The records:
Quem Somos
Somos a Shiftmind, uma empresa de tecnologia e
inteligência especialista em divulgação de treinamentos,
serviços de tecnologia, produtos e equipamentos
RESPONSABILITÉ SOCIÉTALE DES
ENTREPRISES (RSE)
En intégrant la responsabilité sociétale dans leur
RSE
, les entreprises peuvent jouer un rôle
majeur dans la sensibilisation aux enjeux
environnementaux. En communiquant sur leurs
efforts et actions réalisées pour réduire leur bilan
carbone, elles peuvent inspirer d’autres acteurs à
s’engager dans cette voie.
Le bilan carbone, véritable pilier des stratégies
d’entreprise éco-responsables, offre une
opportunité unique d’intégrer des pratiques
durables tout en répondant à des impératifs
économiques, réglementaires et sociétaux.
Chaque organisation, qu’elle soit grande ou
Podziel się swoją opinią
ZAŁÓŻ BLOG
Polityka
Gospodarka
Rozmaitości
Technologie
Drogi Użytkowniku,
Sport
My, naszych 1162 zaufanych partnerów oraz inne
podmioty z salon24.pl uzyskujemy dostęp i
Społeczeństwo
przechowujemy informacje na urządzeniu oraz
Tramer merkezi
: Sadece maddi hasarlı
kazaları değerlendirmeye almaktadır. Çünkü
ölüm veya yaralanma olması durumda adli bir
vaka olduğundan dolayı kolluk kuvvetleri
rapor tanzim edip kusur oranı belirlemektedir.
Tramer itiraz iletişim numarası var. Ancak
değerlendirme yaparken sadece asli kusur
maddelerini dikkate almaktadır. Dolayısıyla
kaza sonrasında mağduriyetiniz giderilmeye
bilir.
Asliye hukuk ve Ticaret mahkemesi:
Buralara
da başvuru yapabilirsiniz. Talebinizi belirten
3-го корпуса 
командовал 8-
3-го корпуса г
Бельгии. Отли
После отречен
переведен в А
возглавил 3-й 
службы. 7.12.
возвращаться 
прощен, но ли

Directions for this task: Answer only with the count of lines in the records that include the string "bilan".

Task response: 2